Refer to the below table for parameter description of Contextual Quality Model.

Parameter

Description

Name

Name of the agent quality model. This field is mandatory.

Description

Additional information of the agent quality model. This field is mandatory.

Share Agent Quality Model With

Set permissions for the agents for the Quality Model. The agents can be given either Editor level permissions or View Only permission.

Model Question

Ability to define and use placeholder in the question using {$..}. This field is mandatory.

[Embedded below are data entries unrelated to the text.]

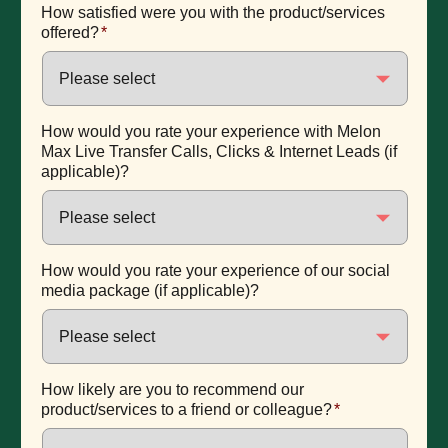
How satisfied were you with the product/services
offered?
*
How would you rate your experience with Melon
Max Live Transfer Calls, Clicks & Internet Leads (if
applicable)?
How would you rate your experience of our social
media package (if applicable)?
How likely are you to recommend our
product/services to a friend or colleague?
*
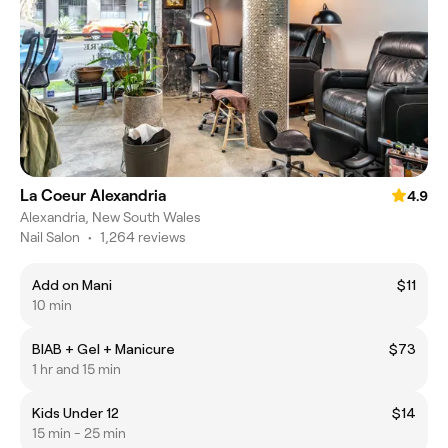
La Coeur Alexandria
4.9
Alexandria, New South Wales
Nail Salon
•
1,264 reviews
Add on Mani
$11
10 min
BIAB + Gel + Manicure
$73
1 hr and 15 min
Kids Under 12
$14
15 min - 25 min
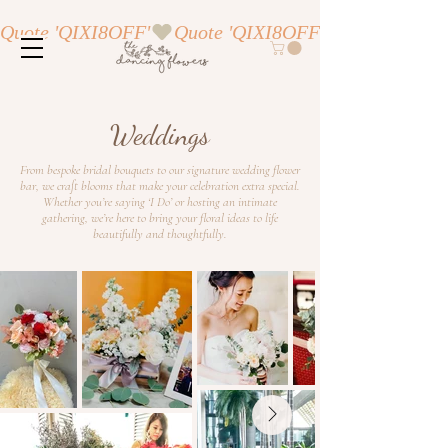
Quote 'QIXI8OFF'
Weddings
From bespoke bridal bouquets to our signature wedding flower
bar, we craft blooms that make your celebration extra special.
Whether you’re saying ‘I Do’ or hosting an intimate
gathering, we’re here to bring your floral ideas to life
beautifully and thoughtfully.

Minimum Length Possible is of 10 characters and the Error Message that is displayed for this is: “The question should must be at least 10 characters long”.

Maximum Length Possible is of 5000 characters and the Error Message that is displayed for this is: “The question must not exceed 5000 characters”.

Model Description

Description of the Model and additional details for the Model. This field is mandatory.

Minimum Length Possible is of 10 characters and the Error Message that is displayed for this is: “The question description must be at least 10 characters long”.

Maximum Length Possible is of 10000 characters and the Error Message that is displayed for this is: “The question description must not exceed 10000 characters”.

Include Call Recording

Allows the system to use both audio and transcripts for evaluating quality parameters. This enables analysis of tonality-based aspects such as agent rudeness, frustration, or lack of energy. By default, this option is turned off.

Note: Audio based scoring is only supported via OpenAI, Azure openAI, Google Vertrex and xAI and is not supported via Sprinklr in-house, Amazon Bedrock and Anthropic Claude.

Possible Answers

For the Possible Answers only Yes and No value is present. You cannot add or delete any possible answers. You can only enable or disable the Hide Insights toggle button. By default it is disabled. The Hide Insights decides if the ML Insights for a model should be displayed.